BIM84220 - Averaging: example of a five year claim
A farmer has the following profits and would like to make an averaging claim in 2016/2017.
Tax Year | Profits |
---|---|
2012/2013 | £12,000 |
2013/2014 | £12,000 |
2014/2015 | £10,000 |
2015/2016 | £10,000 |
2016/2017 | £50,000 |
To check the volatility condition the farmer needs to compare the profits in 2016/2017 to the average of the profits in the preceding four years.

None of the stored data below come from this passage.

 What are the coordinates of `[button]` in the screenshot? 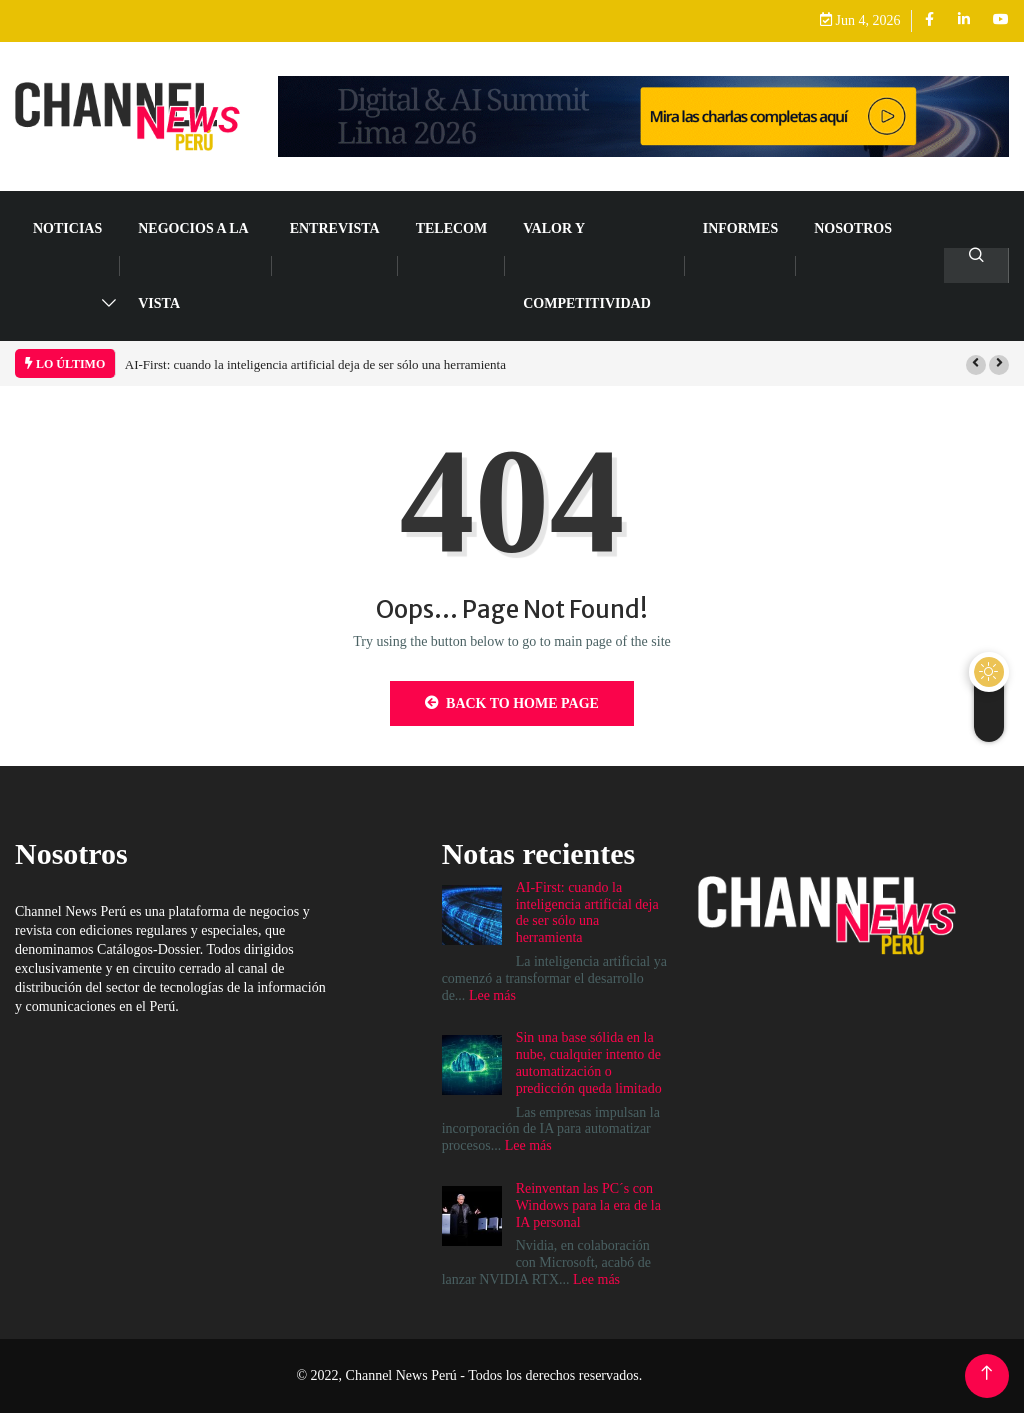 It's located at (976, 365).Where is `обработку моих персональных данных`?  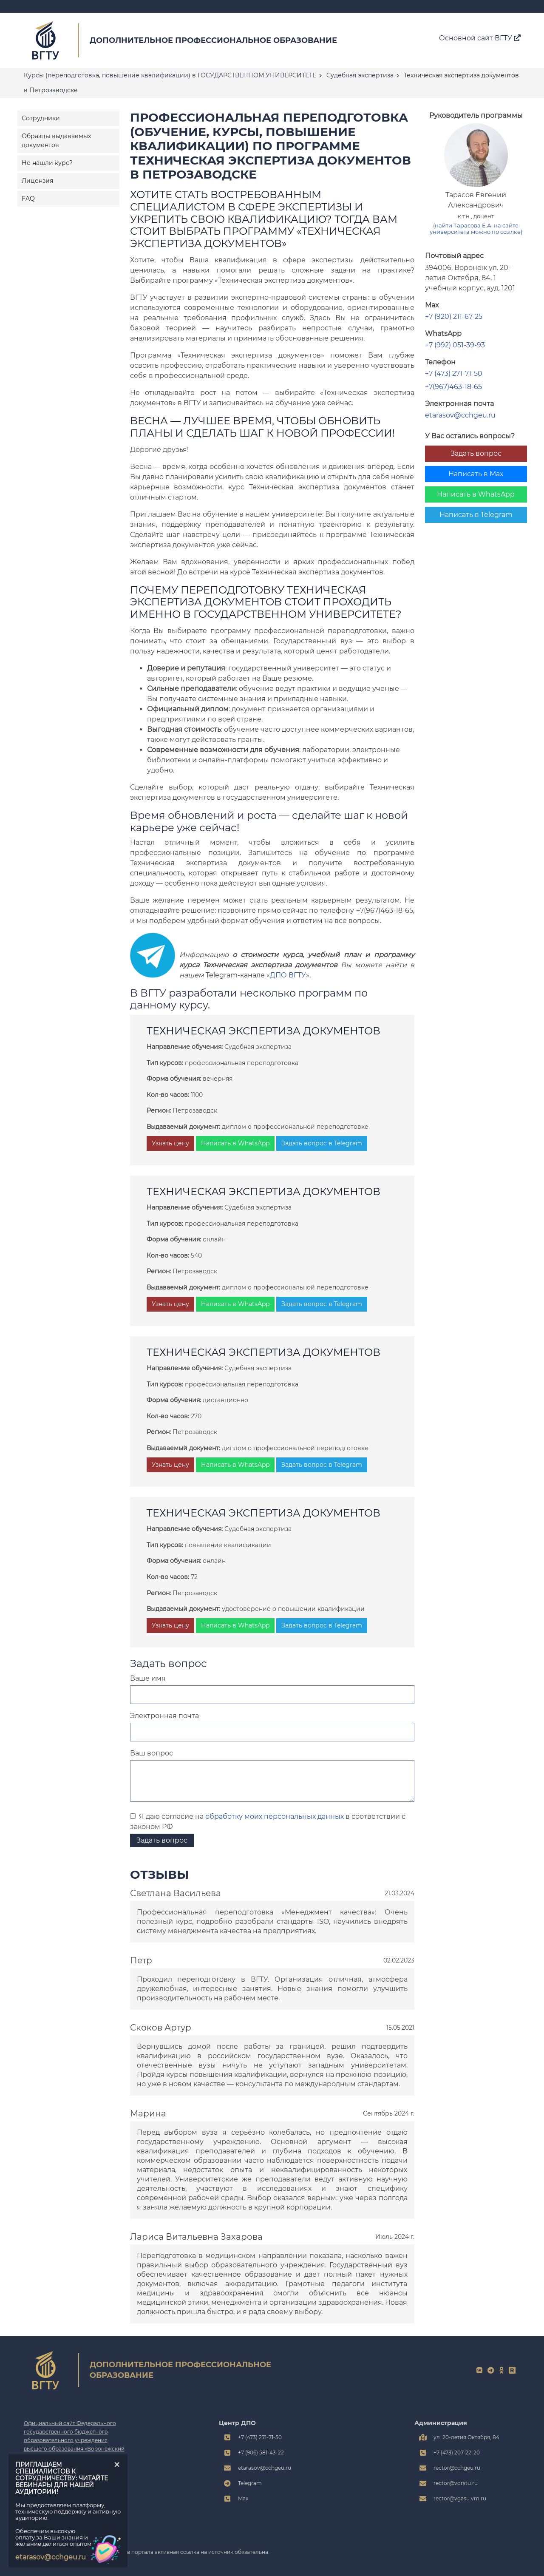
обработку моих персональных данных is located at coordinates (274, 1816).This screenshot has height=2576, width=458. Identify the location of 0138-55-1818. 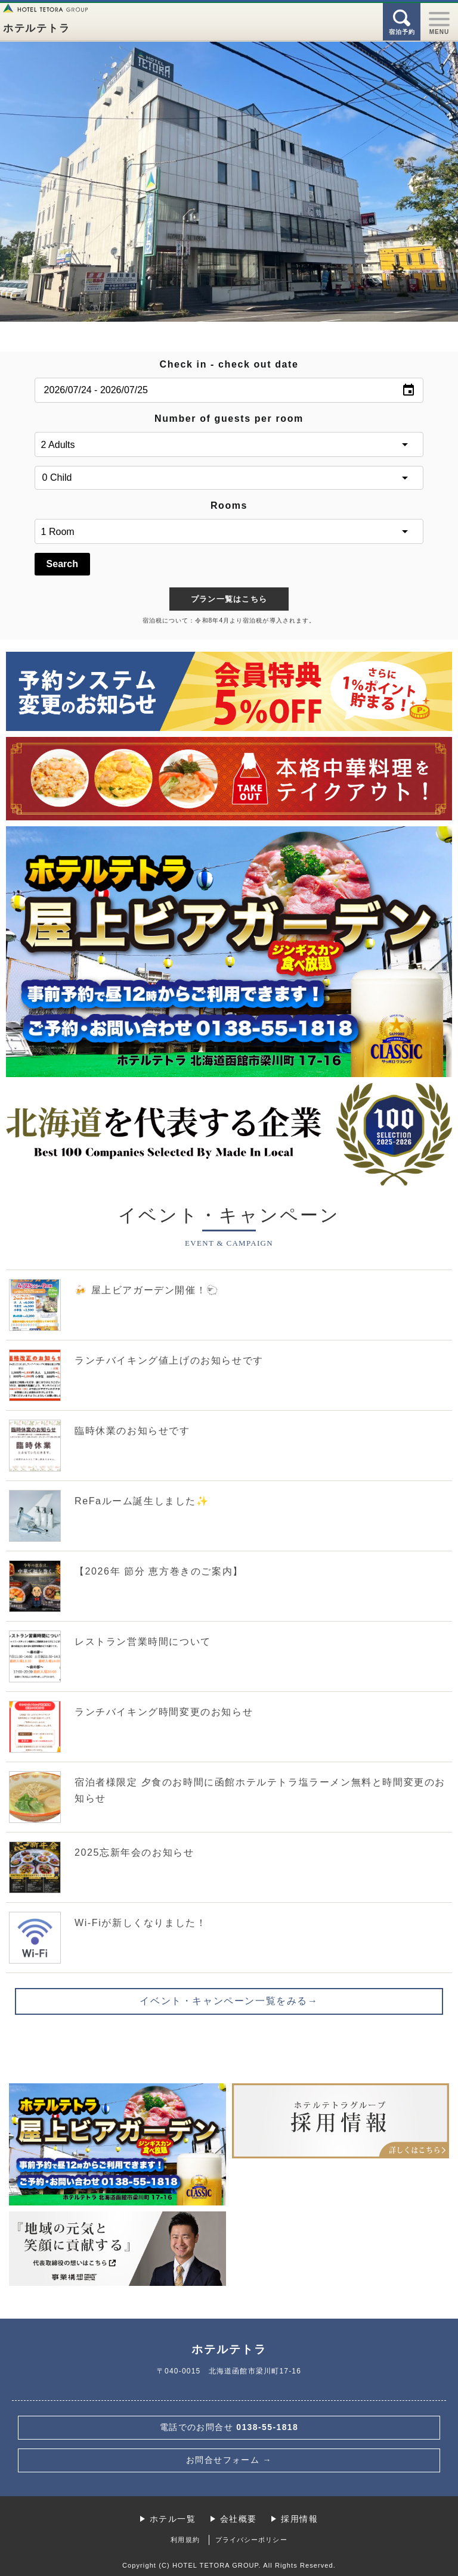
(229, 2427).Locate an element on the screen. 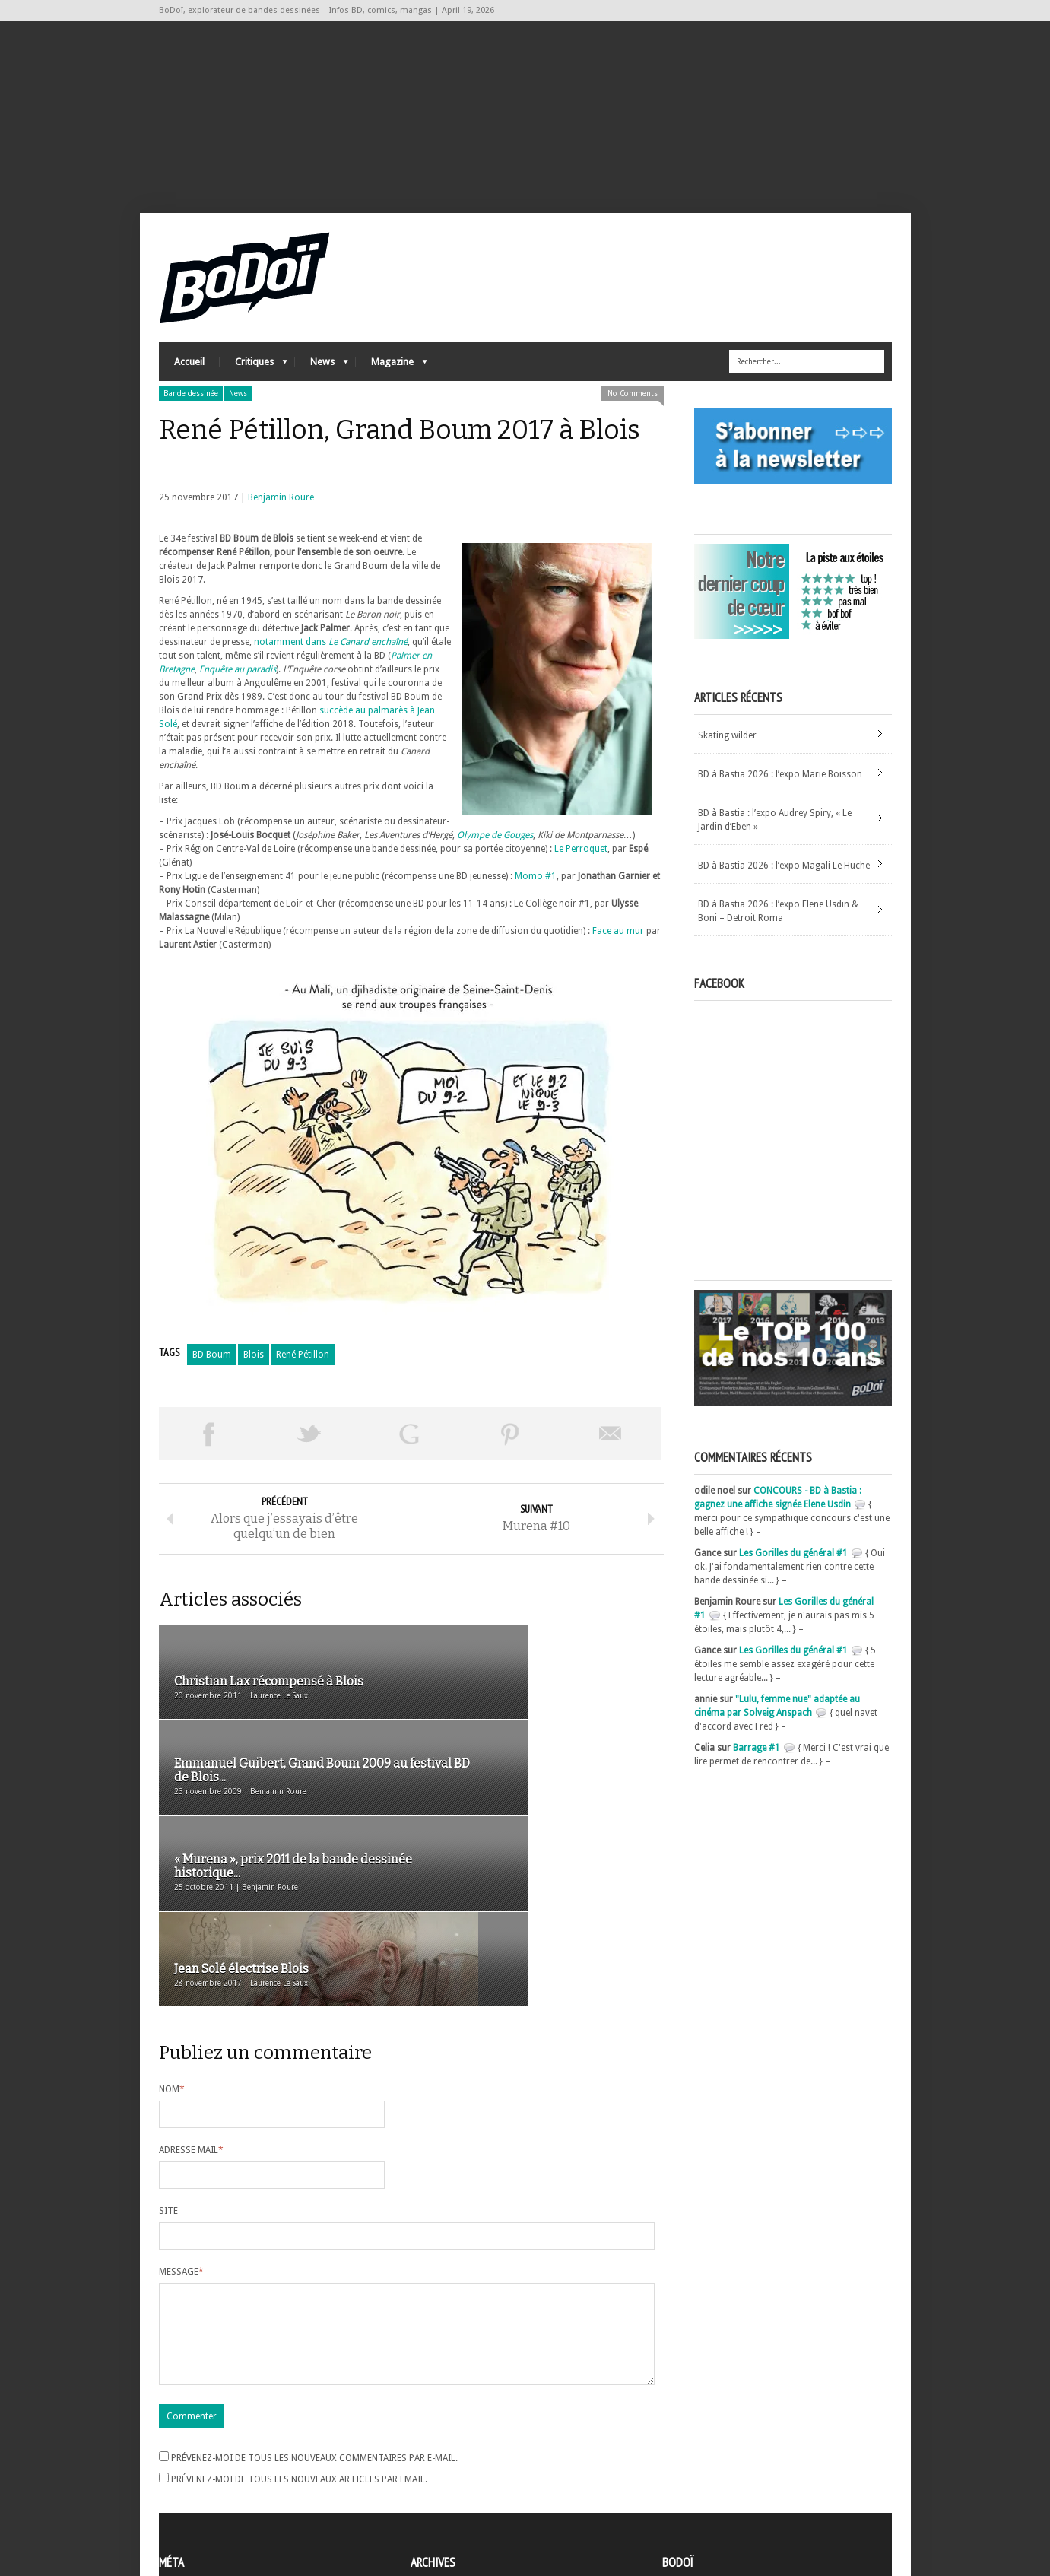  Archives is located at coordinates (428, 2454).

That average is £11,000 so the volatility condition is met and on the assumption that all of the other criteria in BIM84100 are met, then an averaging claim can be made.
It is to be noted in this example that the profits for 2012/2013 to 2015/2016 have already been averaged with claims in 2013/2014 and 2015/2016. It is perfectly acceptable for a particular year to be averaged a number of times.
The averaging computation will look something like this.
Tax Year | Profits | Averaged Profits |
---|---|---|
2012/2013 | £12,000 | £18,800 |
2013/2014 | £12,000 | £18,800 |
2014/2015 | £10,000 | £18,800 |
2015/2016 | £10,000 | £18,800 |
2016/2017 | £50,000 | £18,800 |
Like in the example in BIM84210, any adjustment to tax and class 4 NIC for the years 2012/2013 to 2015/2016 will be made in 2016/2017. In this example that adjustment will be an increase, but this will be more than offset from the savings in a £31,200 reduction in profit in 2016/2017.
In this example as the volatility condition is also met for a two year averaging claim, the farmer could, as an alternative, chose to make a two year averaging claim instead.